Framework how-tos
Add approval gates to OpenAI Agents SDK tool calls
A tactical guide to gating risky tool calls in OpenAI Agents SDK with Contro1 approvals.
Map interruptions to approval requests, preserve state, and keep non-risky tools fast.
Key takeaways
- Use SDK interruptions to signal "this tool call needs approval."
- Preserve run state across the pause so resume is deterministic.
- Keep read-only tools outside the approval path.
- Deduplicate approval requests by run id plus tool call id.
- Route risky tool calls through the organization: role ownership, shift coverage, escalation, signed callbacks, and an audit trail.
Start with the risky tool boundary
OpenAI Agents SDK approval design starts with the tool catalog. Some tools are safe for the agent to call freely: search, retrieve, classify, summarize, draft, enrich, or inspect. Other tools change the world. Those are the tools that should interrupt and wait for a human decision.
Do not make approval a vague prompt instruction. Make it part of the runtime contract around specific tools: refunds, payments, access changes, customer sends, production writes, policy exceptions, or anything with legal, financial, security, HR, or brand impact.
- Keep read-only and low-impact tools fast.
- Gate write tools before the action executes.
- Use a stable run id plus tool call id for idempotency.
- Resume with an explicit approved or rejected result, not an ambiguous free-text message.
Pattern for OpenAI Agents SDK
- Identify tools that need approval vs read-only tools.
- Create a request at each interruption with run + tool call ids.
- Resume on approve or reject explicitly.
- Persist correlation data and deduplicate retries.
Organization-in-the-loop, not approval theater
Contro1 is human-in-the-loop done right, and then it goes further: it puts the whole organization in the loop, giving you the full suite to govern agents: policy triggers, approval hierarchy and quorum, shift coverage, role routing, and SLA escalation, now wrapped around OpenAI Agents SDK tool calls. Every risky action lands with whoever would have owned the decision anyway, not just whoever happens to be online.

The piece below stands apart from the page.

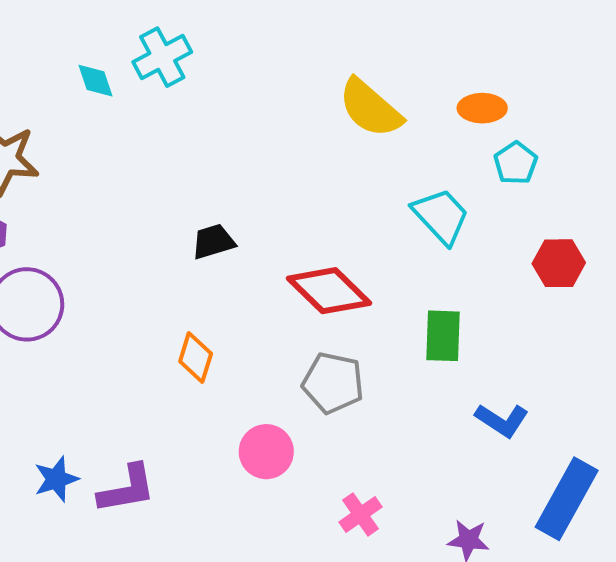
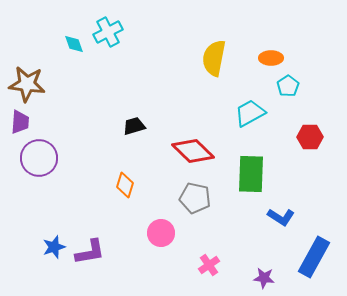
yellow semicircle: (370, 108) -> (214, 58), turned 60
cyan trapezoid: (441, 216) -> (250, 113), turned -76
green rectangle: (443, 336) -> (251, 174), size x1.4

The agent still does the hard work: gathering context, preparing the action, drafting the response, and moving the workflow forward. The management, accountability, and final business decisions stay with the people who owned them before agents entered the process.

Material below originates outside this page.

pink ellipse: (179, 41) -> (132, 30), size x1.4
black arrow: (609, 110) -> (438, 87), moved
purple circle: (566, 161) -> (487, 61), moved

That matters most when the agent is ready to call a dangerous tool. The reviewer sees the context, the request routes to the right owner, the SLA starts, missed decisions escalate, the callback is signed, and the audit trail records what happened. Agents should not perform dangerous actions on their own authority.
Use the OpenAI Agents human approval connector
If you are building on OpenAI Agents SDK, use the Contro1 connector instead of wiring every interruption, approval request, callback verification, and resume branch yourself. It gives you the framework-specific bridge for mapping tool-level interruptions to Contro1 approval requests and returning decisions to the run.

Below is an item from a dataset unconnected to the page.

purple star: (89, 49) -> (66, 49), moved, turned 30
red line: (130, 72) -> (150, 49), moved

Minimal implementation flow
- Classify tools into autonomous, approval-gated, and forbidden categories.
- For each approval-gated tool, create a Contro1 request before executing the underlying action.
- Use the OpenAI Agents run id as the correlation id and the tool call id as the external request id.
- Pause the run while the operator approves, rejects, comments, or escalates.
- Verify the signed callback and resume the run with a structured approval result.
- Log both approved and rejected outcomes so the audit trail reflects the real decision path.
What the approval request should include
A human reviewer should not need to reverse-engineer the agent trace to understand the decision. The approval request should read like a compact business case for the tool call.
- The tool name, proposed arguments, and system the tool will affect.
- The customer, account, ticket, payment, deployment, employee, or record involved.
- Why the agent believes the action is appropriate, with evidence and uncertainty.
- The risk of approval, the cost of rejection, and the fallback path on timeout.
- The owner, SLA, escalation route, and audit metadata required by the organization.
Failure modes to avoid
- Letting the model decide whether a policy-required tool call needs approval.
- Approving a natural-language intent while the actual tool arguments can still change later.
- Routing every approval to a shared channel with no named owner or escalation path.
- Resuming from an unsigned callback or a manually triggered endpoint.
- Creating duplicate approval requests when the same run retries the same tool call.
- Treating rejection as an exception instead of a normal tool outcome the agent can handle.
Frequently asked questions
Can one run create multiple approval requests?
Yes. That is normal when a workflow touches multiple risky tools or distinct approval domains.
How do I keep the non-risky tools fast?
Do not route them through approval. The SDK will only interrupt for tools you explicitly mark as requiring approval.
What if the human rejects?
The SDK emits a rejection event. Handle it like any other tool result - the agent can choose a fallback or end the run.